Beginnen wir jetzt mit der Anfangsgeschichte, dem Uranfang. Eine große Erzählung liegt vor uns. Sie erzählt uns, warum die Welt, in der wir nun leben, so ist, wie sie ist, obwohl sie von einem Gott geschaffen worden ist, der vollkommen gut ist. Es wird der Fall der Schöpfung erzählt. Ideengeschichtlich setzt diese Erzählung die Geschichte vom Fall Jerusalems, dem Strafgericht über Israel voraus. Im Exil, vertrieben von ihrer Heimat, gefangen im babylonischen Exil, stand Israel vor der Frage: „Wo war unser Gott, als wir den Krieg verloren und der Sieger uns ins Exil vertrieb?“ Gott selbst strafte sein Volk, weil es gegen ihn gesündigt hatte. Gott ließ den Feind über Israel siegen, den Tempel zerstören und all das Unheil über sein Volk kommen. Das sogenannte deuteronomistische Geschichtswerk, (das Buch der Richter, die Samuel- und die Königsbücher ) erzählen die Geschichte des Volkes Israel nach unter der Frage: Warum strafte Gott sein Volk so? Sie zeigen, daß Gott sein Volk rechtens so strafte, weil er mit diesem Volke einen Bund geschlossen hatte, daß er ihr Gott sein werde, wenn das Volk gemäß Gottes Willen lebt. Was der Wille Gottes ist, das sagt das Gesetz Gottes, und dies Gesetz hat Gott seinem Bundesvolk bekanntgemacht. Der Bund sagt nun, daß Gott unter der Bedingung, daß sie Gottes Gebote und Satzungen halten, ihr Gott sein will. Wenn sie die Gebote nicht halten, dann wird Gott sie strafen, indem er sie aus der Heimat, die Gott ihnen geschenkt hat, vertreiben wird.
Das radikal Neue ist die Radikalisierung dieser Erzählstruktur. Aus dem Land Israel, das Gott seinem Volke zum Erbe gab, wird das Paradies. Aus dem Bund wird das Gebot Gottes für Adam und Eva, aus der Geschichte der Verfehlungen Israels wird die eine Sünde Evas und Adams. Aus der Exilierung wird die Vertreibung aus dem Paradies. Nun wird unser Erdendasein gedeutet als das Leben von Exilierten, wie es in so unüberbietbarer Eindringlichkeit uns das „Salve Regina“ vor Augen malt: „Zu dir rufen wir verbannte Kinder Evas. Zu dir seufzen wir trauernd und weinend in diesem Tal der Tränen.“ Dies ist für die christliche Religion von eminenter Bedeutung.
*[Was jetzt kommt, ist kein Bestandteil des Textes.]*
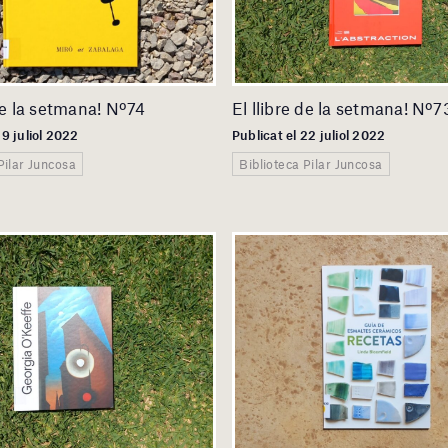
 de la setmana! Nº74
El llibre de la setmana! Nº7
29 juliol 2022
Publicat el 22 juliol 2022
Pilar Juncosa
Biblioteca Pilar Juncosa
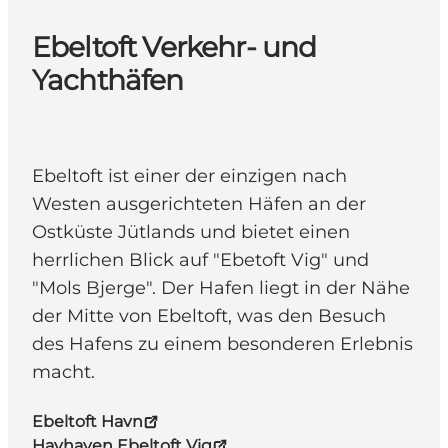
Ebeltoft Verkehr- und
Yachthäfen
Ebeltoft ist einer der einzigen nach
Westen ausgerichteten Häfen an der
Ostküste Jütlands und bietet einen
herrlichen Blick auf "Ebetoft Vig" und
"Mols Bjerge". Der Hafen liegt in der Nähe
der Mitte von Ebeltoft, was den Besuch
des Hafens zu einem besonderen Erlebnis
macht.
Ebeltoft Havn
Havhaven Ebeltoft Vig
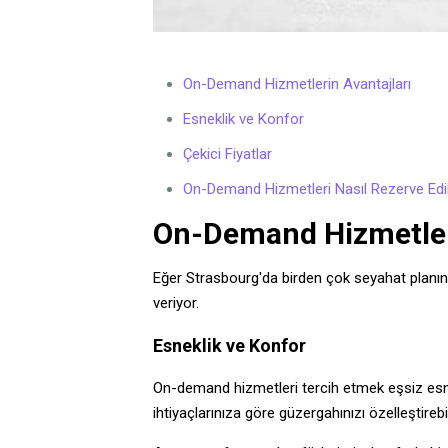
On-Demand Hizmetlerin Avantajları
Esneklik ve Konfor
Çekici Fiyatlar
On-Demand Hizmetleri Nasıl Rezerve Edil
On-Demand Hizmetleri
Eğer Strasbourg'da birden çok seyahat planını
veriyor.
Esneklik ve Konfor
On-demand hizmetleri tercih etmek eşsiz esneklik
ihtiyaçlarınıza göre güzergahınızı özelleştirebil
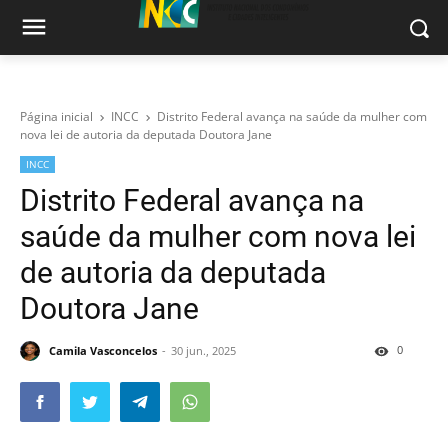
Página inicial
INCC
Distrito Federal avança na saúde da mulher com
nova lei de autoria da deputada Doutora Jane
INCC
Distrito Federal avança na
saúde da mulher com nova lei
de autoria da deputada
Doutora Jane
0
Camila Vasconcelos
30 jun., 2025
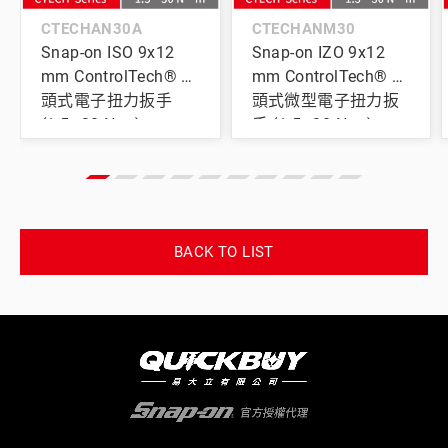
CTECHAN30A
CTECHANM30
Snap-on ISO 9x12
Snap-on IZO 9x12
mm ControlTech® 換
mm ControlTech® 換
頭式電子扭力扳手
頭式微型電子扭力扳
(1.5–30 N•m)
手 (1.5–30 N•m)
BACK TO LIST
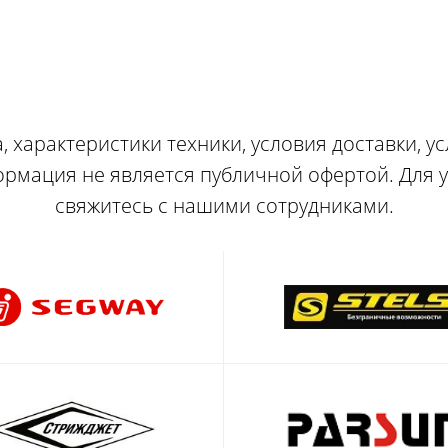
, характеристики техники, условия доставки, у
ормация не является публичной офертой. Для
свяжитесь с нашими сотрудниками.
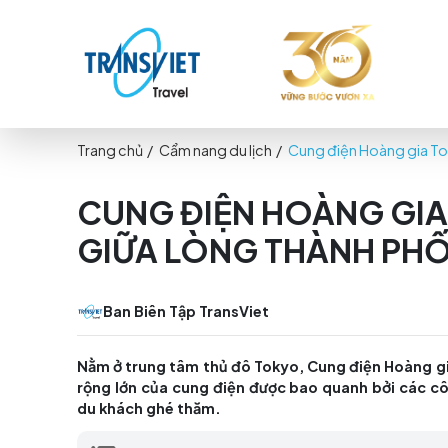
Trang chủ
/
Cẩm nang du lịch
/
Cung điện Hoà
CUNG ĐIỆN HOÀNG 
GIỮA LÒNG THÀNH
Ban Biên Tập TransViet
Nằm ở trung tâm thủ đô Tokyo, Cung điện 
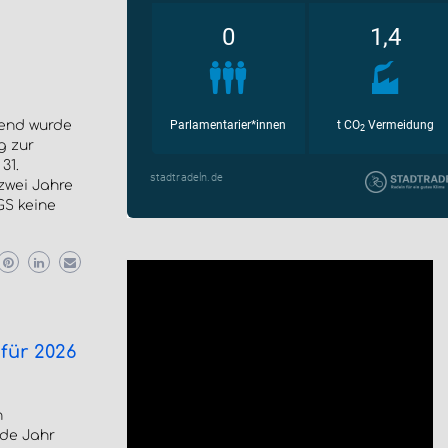
bend wurde
g zur
31.
zwei Jahre
GS keine
für 2026
n
de Jahr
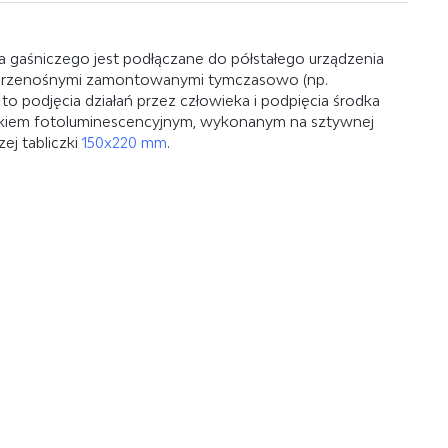
ka gaśniczego jest podłączane do półstałego urządzenia
mi przenośnymi zamontowanymi tymczasowo (np.
o podjęcia działań przez człowieka i podpięcia środka
znakiem fotoluminescencyjnym, wykonanym na sztywnej
ej tabliczki
150x220 mm
.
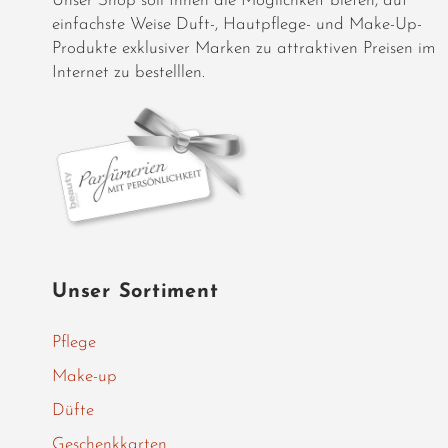
Unser Shop soll Ihnen die Möglichkeit bieten, auf
einfachste Weise Duft-, Hautpflege- und Make-Up-
Produkte exklusiver Marken zu attraktiven Preisen im
Internet zu bestelllen.
Unser Sortiment
Pflege
Make-up
Düfte
Geschenkkarten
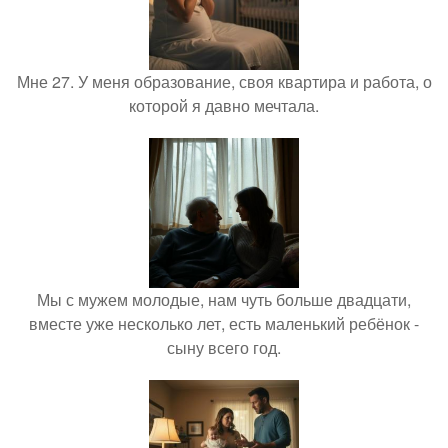
Мне 27. У меня образование, своя квартира и работа, о
которой я давно мечтала.
Мы с мужем молодые, нам чуть больше двадцати,
вместе уже несколько лет, есть маленький ребёнок -
сыну всего год.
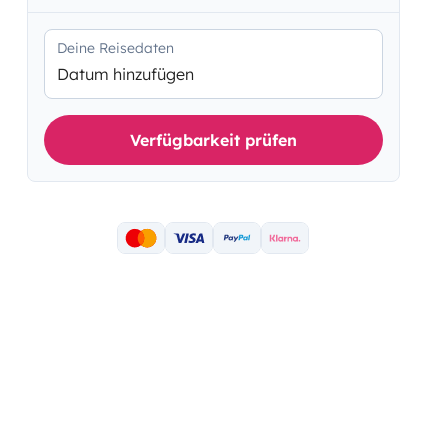
Deine Reisedaten
Datum hinzufügen
Verfügbarkeit prüfen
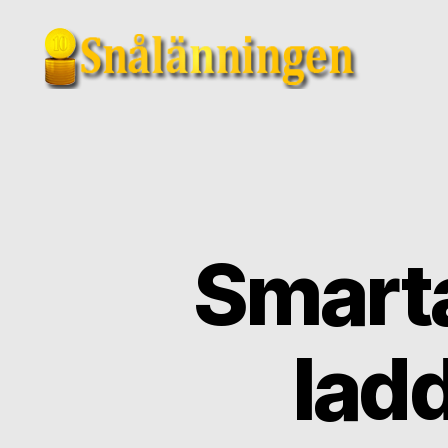
snalanningen.se
Smarta
lad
Jetzt wird dem Menschen seine natürliche Umwelt, sein Sein in der Welt zu einem Sein in der Fremde. Das Lebensgefühl der Weltfremdheit wird geboren. Die Details der Geschichte sind nun zu bekannt, als daß sie hier noch nacherzählt werden müßten. Gott schuf die Welt gut, er setzte den Menschen ein in diese Welt, damit er in ihr lebe. Das Drama der ersten Sünde: Adam und Eva sündigten.
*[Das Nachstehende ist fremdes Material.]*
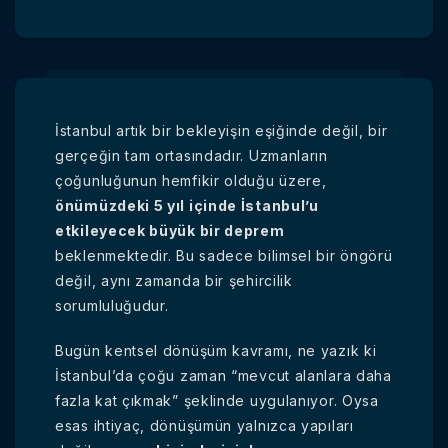
İstanbul artık bir bekleyişin eşiğinde değil, bir
gerçeğin tam ortasındadır. Uzmanların
çoğunluğunun hemfikir olduğu üzere,
önümüzdeki 5 yıl içinde İstanbul’u
etkileyecek büyük bir deprem
beklenmektedir. Bu sadece bilimsel bir öngörü
değil, aynı zamanda bir şehircilik
sorumluluğudur.
Bugün kentsel dönüşüm kavramı, ne yazık ki
İstanbul’da çoğu zaman “mevcut alanlara daha
fazla kat çıkmak” şeklinde uygulanıyor. Oysa
esas ihtiyaç, dönüşümün yalnızca yapıları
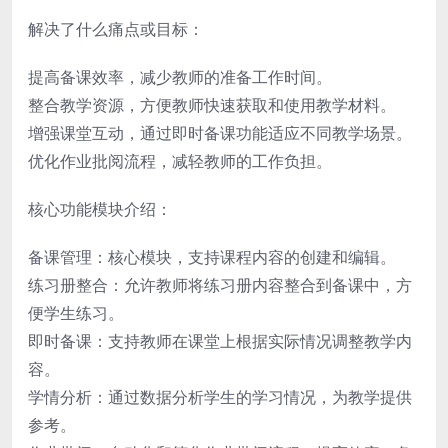
解决了什么痛点或目标：
提高备课效率，减少教师的准备工作时间。
整合教学资源，方便教师快速获取和使用教学材料。
增强课堂互动，通过即时备课功能适应不同教学场景。
优化作业批阅流程，减轻教师的工作负担。
核心功能模块介绍：
备课管理：核心模块，支持课程内容的创建和编辑。
练习册整合：允许教师将练习册内容整合到备课中，方
便学生练习。
即时备课：支持教师在课堂上根据实际情况调整教学内
容。
学情分析：通过数据分析学生的学习情况，为教学提供
参考。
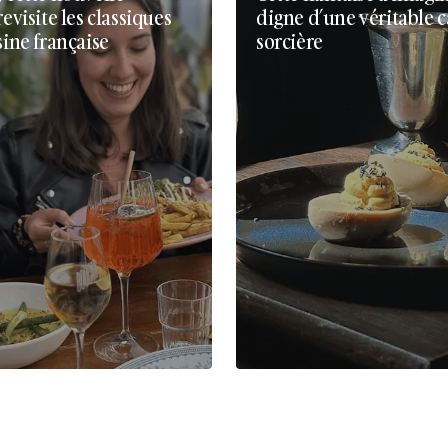
revisite les classiques
digne d’une véritable 
sine française
sorcière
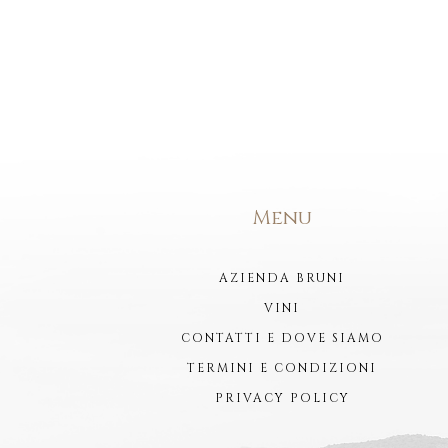
Menu
AZIENDA BRUNI
VINI
CONTATTI E DOVE SIAMO
TERMINI E CONDIZIONI
PRIVACY POLICY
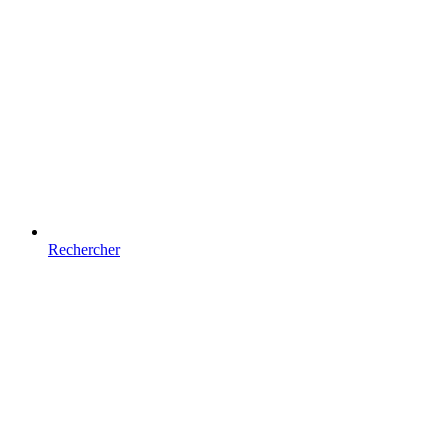
Rechercher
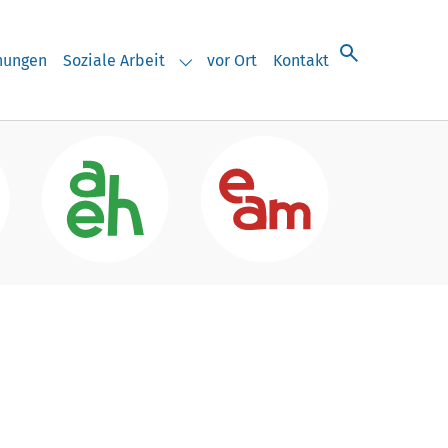
chungen
Soziale Arbeit
vor Ort
Kontakt
eranstaltungen"
Submenu for "Soziale Arbeit"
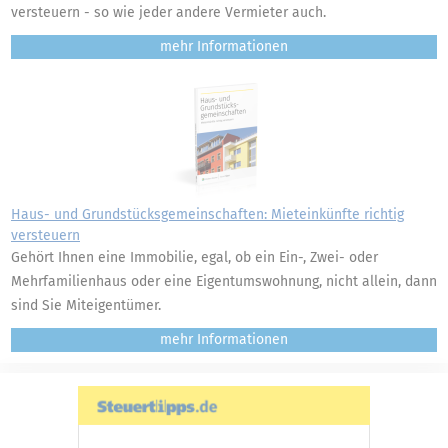
versteuern - so wie jeder andere Vermieter auch.
mehr
Haus- und Grundstücksgemeinschaften: Mieteinkünfte richtig
versteuern
Gehört Ihnen eine Immobilie, egal, ob ein Ein-, Zwei- oder
Mehrfamilienhaus oder eine Eigentumswohnung, nicht allein, dann
sind Sie Miteigentümer.
mehr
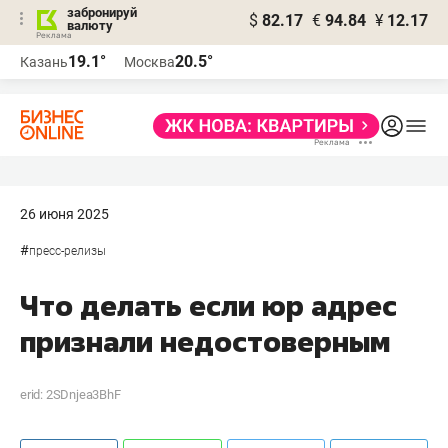
забронируй
$
82.17
€
94.84
¥
12.17
валюту
19.1°
20.5°
Казань
Москва
26 июня 2025
#
пресс-релизы
Что делать если юр адрес
признали недостоверным
erid: 2SDnjea3BhF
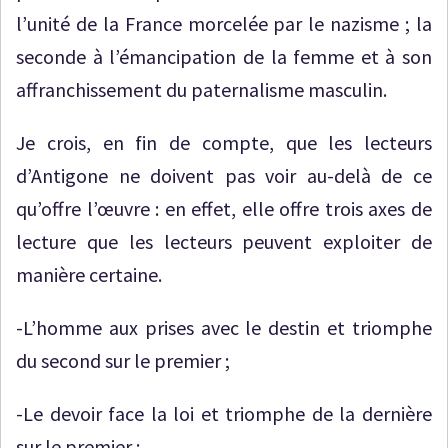
l’unité de la France morcelée par le nazisme ; la
seconde à l’émancipation de la femme et à son
affranchissement du paternalisme masculin.
Je crois, en fin de compte, que les lecteurs
d’Antigone ne doivent pas voir au-delà de ce
qu’offre l’œuvre : en effet, elle offre trois axes de
lecture que les lecteurs peuvent exploiter de
manière certaine.
-L’homme aux prises avec le destin et triomphe
du second sur le premier ;
-Le devoir face la loi et triomphe de la dernière
sur le premier ;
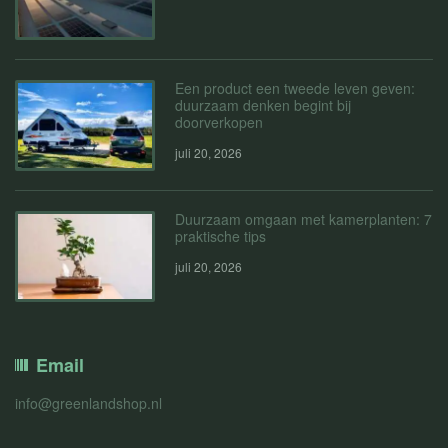
Een product een tweede leven geven:
duurzaam denken begint bij
doorverkopen
juli 20, 2026
Duurzaam omgaan met kamerplanten: 7
praktische tips
juli 20, 2026
Email
info@greenlandshop.nl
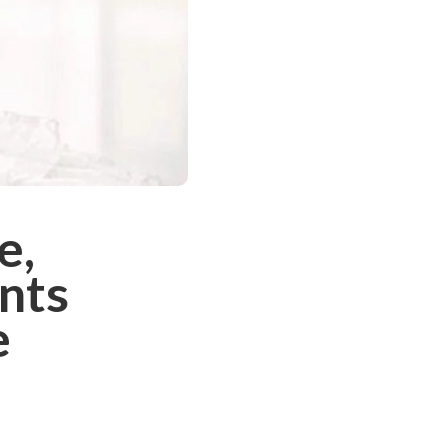
e,
nts
e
Es soll nun unser Augenmerk auf das gerichtet werden, was wir oft, schauen wir konzentriert auf das Drama der ersten Sünde, überlesen. Die Einzelereignisse sind eingezeichnet in eine strukturierte Erzählung. Erst durch diese Struktur erhalten die Einzelaussagen ihre Bedeutung. Zur Veranschaulichung: Die Aussage „ich gehe zur Bank!“ ist eine für jeden der deutschen Sprache Mächtigen verständliche Aussage. Wer verstünde sie nicht! Aber: Ist damit eine Sitzbank oder eine Geldbank gemeint? Das eine mal ging ich dahin, um mich auszuruhen, das andere mal, um ein Geld abzuheben- also zwei grundverschiedene Handlungen. Liest jemand nur den Satz „ich gehe zur Bank“, ist es ihm unmöglich, erkennen zu können, was unter Bank er verstehen soll, und doch meint jeder, er verstünde diesen so einfachen Satz. Die Fallgeschichte des ersten Menschen ist nun eine hochkomplexe Erzählung, deren Einzelaussagen oft ob des Verkennens der Erzählstruktur so „verstanden“ werden wie die Aussage „ich gehe zur Bank.“
Das Ziel der Erzählung ist der Kontrast von Vorher und Nachher. So schuf Gott die Welt, und das wurde daraus infolge der Sünde Adams und Evas. Die Folge ist nun nicht eine immanente Folge, die aus dem Tun Adams und Evas resultiert, sondern zeigt, wie durch Gottes Strafen Gott selbst die Schöpfung und den in ihr lebenden Menschen änderte, weil er ihn strafte. Der Mensch lebt nicht mehr in den Schöpfungsordnungen Gottes, sondern diese sind verändert worden. Der Mensch, der exilierte, lebt unter dem Fluch und dem Zorn Gottes. Er ist aus Gottes Nähe, dem Paradies, verbannt.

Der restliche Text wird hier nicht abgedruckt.